Faire baisser les prix

Et alors? Peut-on espérer que les appels d’offres fassent baisser les prix? Rien n’est certain. «Les appels d’offres, utilisés depuis longtemps pour obtenir des vaccins, pourraient engendrer des économies substantielles, mais ils comportent des lacunes», prévient Caroline Cambourieu.

Les données de sa recherche sont basées sur les 10 médicaments génériques remboursés par le régime général d’assurance médicaments qui ont entraîné les plus importantes dépenses pour le régime public en 2011. Elles révèlent que l’approche de la tarification dégressive pourrait mener à une augmentation considérable des économies pour le régime public par rapport à ce qui existe au Québec en ce moment. Le Commissaire à la santé et au bien-être déconseillait par ailleurs de procéder à des appels d’offres. «On a démontré que cette façon de faire suscite une vive concurrence, mais pourrait avoir des effets négatifs sur le nombre de fabricants, si bien que la sécurité des approvisionnements serait en jeu», note Caroline Cambourieu.
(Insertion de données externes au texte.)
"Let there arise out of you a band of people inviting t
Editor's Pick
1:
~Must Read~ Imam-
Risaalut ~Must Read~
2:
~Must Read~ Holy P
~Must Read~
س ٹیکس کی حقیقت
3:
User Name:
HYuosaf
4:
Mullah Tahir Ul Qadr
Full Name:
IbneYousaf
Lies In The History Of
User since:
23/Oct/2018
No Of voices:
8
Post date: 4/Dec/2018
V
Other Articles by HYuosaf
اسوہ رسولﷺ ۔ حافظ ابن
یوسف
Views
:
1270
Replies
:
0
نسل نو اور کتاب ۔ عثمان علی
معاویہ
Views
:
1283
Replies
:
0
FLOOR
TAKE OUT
Selon Mme Cambourieu, le régime général d’assurance médicaments aurait dû adopter la tarification dégressive comme politique de fixation des prix des médicaments génériques dès 2013. «Ce mode de fixation des prix permettait au régime public de réaliser de grosses économies tout en protégeant le gouvernement, les intervenants de l’industrie et les bénéficiaires du régime public des inconvénients inhérents aux appels d’offres», estime la chercheuse.
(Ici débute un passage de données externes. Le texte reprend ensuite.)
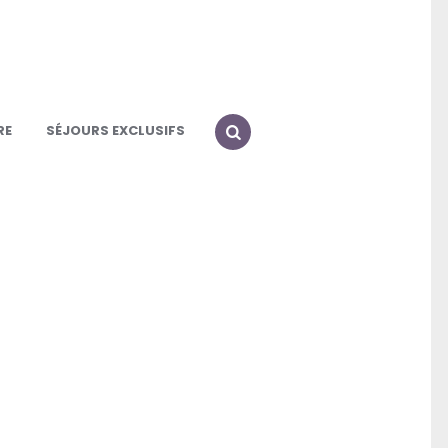
RE
SÉJOURS EXCLUSIFS
SEARCH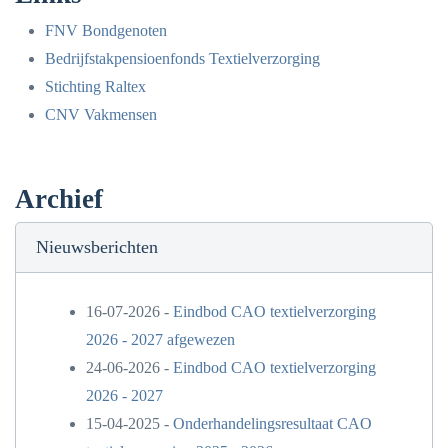
FNV Bondgenoten
Bedrijfstakpensioenfonds Textielverzorging
Stichting Raltex
CNV Vakmensen
Archief
Nieuwsberichten
16-07-2026 -
Eindbod CAO textielverzorging
2026 - 2027 afgewezen
24-06-2026 -
Eindbod CAO textielverzorging
2026 - 2027
15-04-2025 -
Onderhandelingsresultaat CAO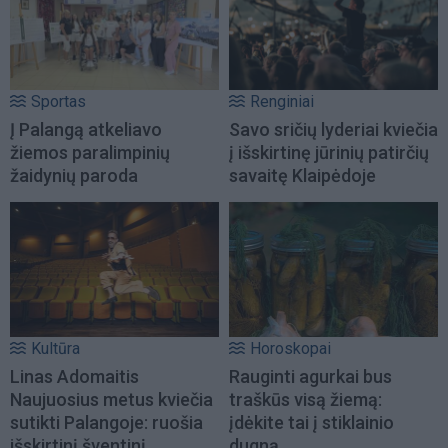
Sportas
Renginiai
Į Palangą atkeliavo
Savo sričių lyderiai kviečia
žiemos paralimpinių
į išskirtinę jūrinių patirčių
žaidynių paroda
savaitę Klaipėdoje
Kultūra
Horoskopai
Linas Adomaitis
Rauginti agurkai bus
Naujuosius metus kviečia
traškūs visą žiemą:
sutikti Palangoje: ruošia
įdėkite tai į stiklainio
išskirtinį šventinį
dugną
À ce jour, le Québec n’a toujours pas adhéré à la tarification dégressive. Il profite néanmoins des avantages de cette politique grâce aux provinces qui l’ont instaurée dès 2014.

Les fameux «5 B»

Au moment de l’entrevue avec Forum, Mme Cambourieu se préparait en vue d’un tout nouveau défi, un cours qu’elle donne pour la première fois à la Faculté de pharmacie. «Je suis très heureuse de pouvoir contribuer à la formation des futurs pharmaciens, dont la compréhension de l’ensemble de la chaîne de production et d’utilisation d’un médicament est essentielle.»

Dans son doctorat, Caroline Cambourieu a étudié comment les agents économiques au Québec réagissent lorsqu’on introduit une mesure de stabilisation relative à l’utilisation du médicament. Il en ressort que tous les agents, des pharmaciens aux patients en passant par les médecins et l'industrie pharmaceutique, contournent la mesure, tentent de l’influencer ou ne la respectent pas momentanément. «En fin de compte, il y a lieu de se questionner sur la règlementation en vigueur!» affirme-t-elle.
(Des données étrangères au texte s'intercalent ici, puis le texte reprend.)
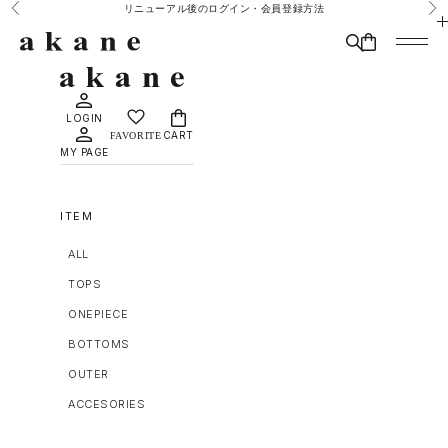
コンテンツへスキップ
リニューアル後のログイン・会員登録方法
前へ
次
MAISON DÈ AMU
検索
CART
メニュ
LOGIN
CART
MY PAGE
ITEM
ALL
TOPS
ONEPIECE
BOTTOMS
OUTER
ACCESORIES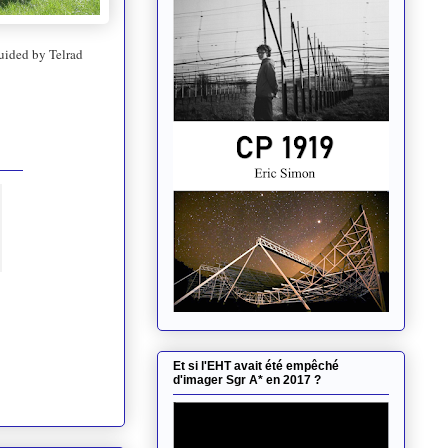
uided by Telrad
Et si l'EHT avait été empêché
d'imager Sgr A* en 2017 ?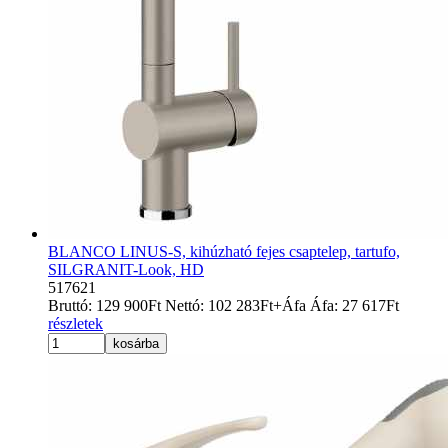
BLANCO LINUS-S, kihúzható fejes csaptelep, tartufo,
SILGRANIT-Look, HD
517621
Bruttó:
129 900
Ft
Nettó:
102 283
Ft
+Áfa
Áfa:
27 617
Ft
részletek
kosárba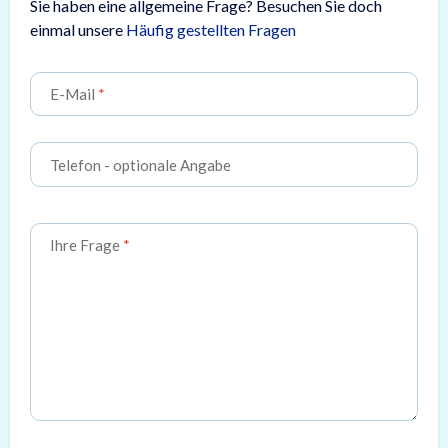
Sie haben eine allgemeine Frage? Besuchen Sie doch
einmal unsere
Häufig gestellten Fragen
E-Mail
Telefon
- optionale Angabe
Ihre Frage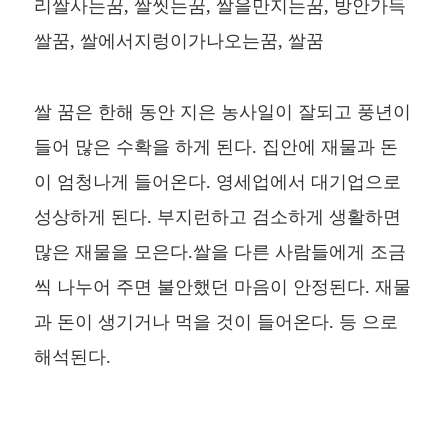
리쌀사는꿈, 쌀씻는꿈, 쌀을만지는꿈, 방안가득
쌀꿈, 쌀에서지렁이가나오는꿈, 쌀꿈
쌀 꿈은 한해 동안 지은 농사일이 잘되고 풍년이
들어 많은 수확을 하게 된다. 집안에 재물과 돈
이 엄청나게 들어온다. 영세업에서 대기업으로
성상하게 된다. 부지런하고 검소하게 생활하면
많은 재물을 모은다.쌀을 다른 사람들에게 조금
씩 나누어 주면 불안했던 마음이 안정된다. 재물
과 돈이 생기거나 먹을 것이 들어온다. 등 으로
해석된다.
Entre ce qui est espéré et ce qui est réalisé, il y a un univers. On arrive à un usage optimal du produit lorsque c’est le bon médicament pour la bonne personne au bon prix, pour la bonne raison et avec le bon dosage, rappelle la chercheuse. On parle des «5 B». «Aujourd’hui, ce qui coûte cher au gouvernement, c’est le fait qu’on s’éloigne de ces 5 B. On ne parvient pas à retrouver la convergence de ces cinq bonnes choses. Cela n’est certes pas évident lorsque les divers agents ont des finalités divergentes, mais ce n’est pas impossible», conclut-elle.